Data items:
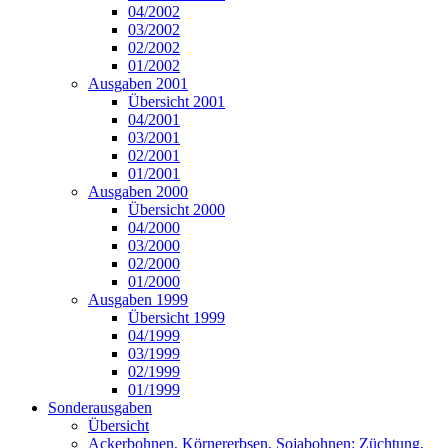
04/2002
03/2002
02/2002
01/2002
Ausgaben 2001
Übersicht 2001
04/2001
03/2001
02/2001
01/2001
Ausgaben 2000
Übersicht 2000
04/2000
03/2000
02/2000
01/2000
Ausgaben 1999
Übersicht 1999
04/1999
03/1999
02/1999
01/1999
Sonderausgaben
Übersicht
Ackerbohnen, Körnererbsen, Sojabohnen: Züchtung,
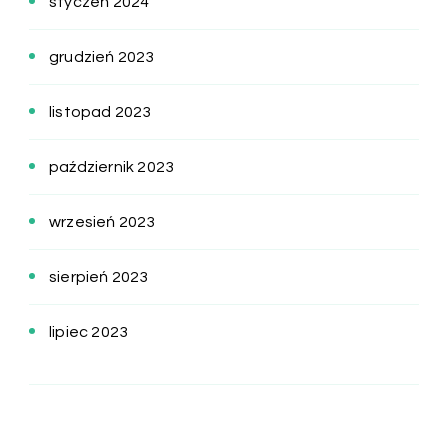
styczeń 2024
grudzień 2023
listopad 2023
październik 2023
wrzesień 2023
sierpień 2023
lipiec 2023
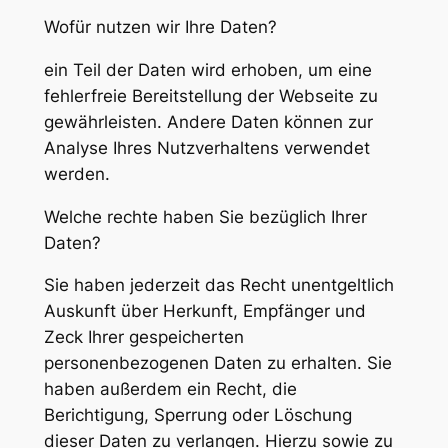
Wofür nutzen wir Ihre Daten?
ein Teil der Daten wird erhoben, um eine
fehlerfreie Bereitstellung der Webseite zu
gewährleisten. Andere Daten können zur
Analyse Ihres Nutzverhaltens verwendet
werden.
Welche rechte haben Sie bezüglich Ihrer
Daten?
Sie haben jederzeit das Recht unentgeltlich
Auskunft über Herkunft, Empfänger und
Zeck Ihrer gespeicherten
personenbezogenen Daten zu erhalten. Sie
haben außerdem ein Recht, die
Berichtigung, Sperrung oder Löschung
dieser Daten zu verlangen. Hierzu sowie zu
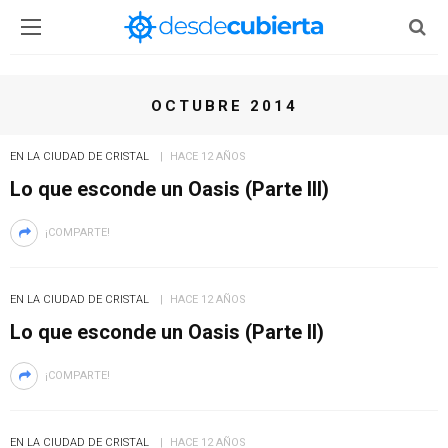
OCTUBRE 2014
EN LA CIUDAD DE CRISTAL
HACE 12 AÑOS
Lo que esconde un Oasis (Parte III)
¡COMPARTE!
EN LA CIUDAD DE CRISTAL
HACE 12 AÑOS
Lo que esconde un Oasis (Parte II)
¡COMPARTE!
EN LA CIUDAD DE CRISTAL
HACE 12 AÑOS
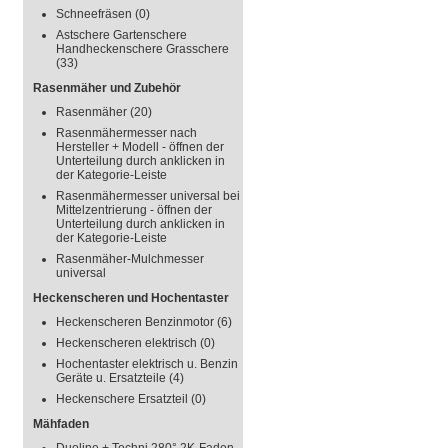
Schneefräsen
(0)
Astschere Gartenschere
Handheckenschere Grasschere
(33)
Rasenmäher und Zubehör
Rasenmäher
(20)
Rasenmähermesser nach
Hersteller + Modell - öffnen der
Unterteilung durch anklicken in
der Kategorie-Leiste
Rasenmähermesser universal bei
Mittelzentrierung - öffnen der
Unterteilung durch anklicken in
der Kategorie-Leiste
Rasenmäher-Mulchmesser
universal
Heckenscheren und Hochentaster
Heckenscheren Benzinmotor
(6)
Heckenscheren elektrisch
(0)
Hochentaster elektrisch u. Benzin
Geräte u. Ersatzteile
(4)
Heckenschere Ersatzteil
(0)
Mähfaden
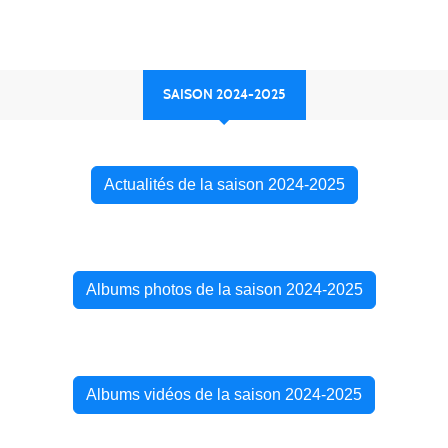
SAISON 2024-2025
Actualités de la saison 2024-2025
Albums photos de la saison 2024-2025
Albums vidéos de la saison 2024-2025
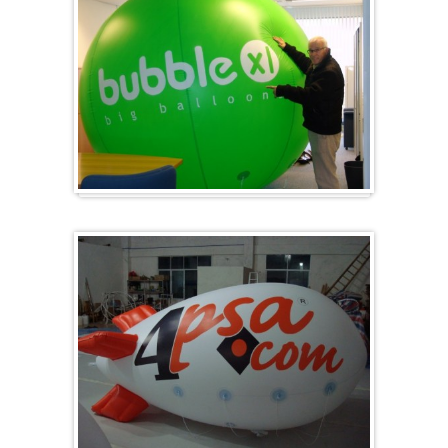
Groß & Rund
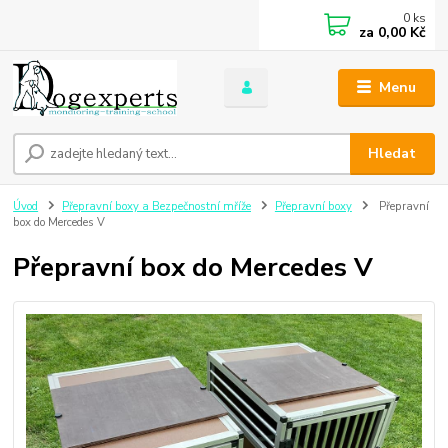
0
ks
za
0,00 Kč
Menu
Hledat
Úvod
Přepravní boxy a Bezpečnostní mříže
Přepravní boxy
Přepravní
box do Mercedes V
Přepravní box do Mercedes V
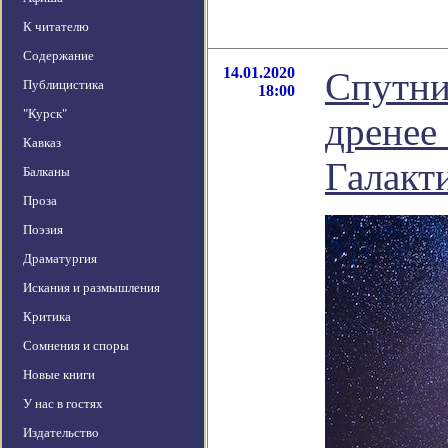
К читателю
Содержание
14.01.2020
Спутни
Публицистика
18:00
"Курск"
дренее
Кавказ
Галакт
Балканы
Проза
Поэзия
Драматургия
Искания и размышления
Критика
Сомнения и споры
Новые книги
У нас в гостях
Издательство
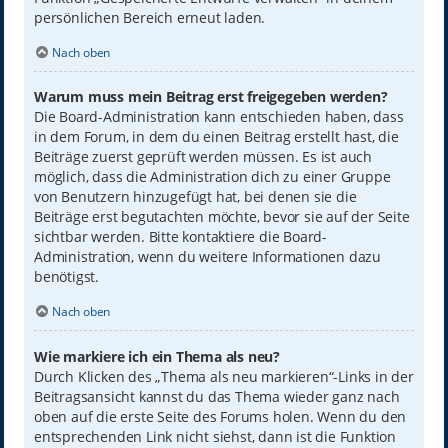
persönlichen Bereich erneut laden.
Nach oben
Warum muss mein Beitrag erst freigegeben werden?
Die Board-Administration kann entschieden haben, dass
in dem Forum, in dem du einen Beitrag erstellt hast, die
Beiträge zuerst geprüft werden müssen. Es ist auch
möglich, dass die Administration dich zu einer Gruppe
von Benutzern hinzugefügt hat, bei denen sie die
Beiträge erst begutachten möchte, bevor sie auf der Seite
sichtbar werden. Bitte kontaktiere die Board-
Administration, wenn du weitere Informationen dazu
benötigst.
Nach oben
Wie markiere ich ein Thema als neu?
Durch Klicken des „Thema als neu markieren“-Links in der
Beitragsansicht kannst du das Thema wieder ganz nach
oben auf die erste Seite des Forums holen. Wenn du den
entsprechenden Link nicht siehst, dann ist die Funktion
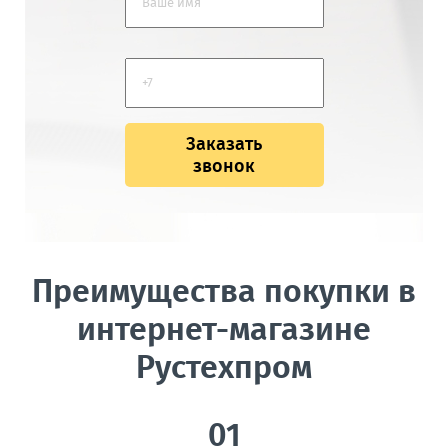
Заказать
звонок
Преимущества покупки в
интернет-магазине
Рустехпром
01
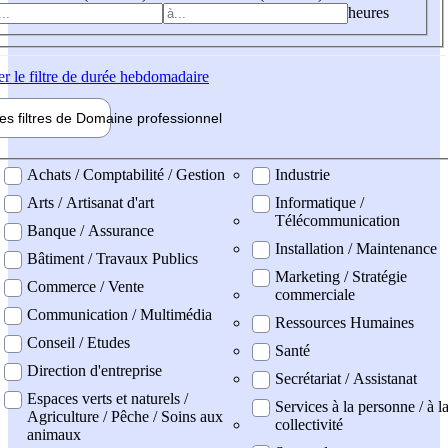
heures
er
le filtre de durée hebdomadaire
les filtres de
Domaine pro
fessionnel
ne professionel
Achats / Comptabilité / Gestion
Industrie
Arts / Artisanat d'art
Informatique /
Télécommunication
Banque / Assurance
Installation / Maintenance
Bâtiment / Travaux Publics
Marketing / Stratégie
Commerce / Vente
commerciale
Communication / Multimédia
Ressources Humaines
Conseil / Etudes
Santé
Direction d'entreprise
Secrétariat / Assistanat
Espaces verts et naturels /
Services à la personne / à l
Agriculture / Pêche / Soins aux
collectivité
animaux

__What you have to do__. Scan the records above, count the lines with "esconde" in them, and give only the number.

__Answer for this exercise__. 2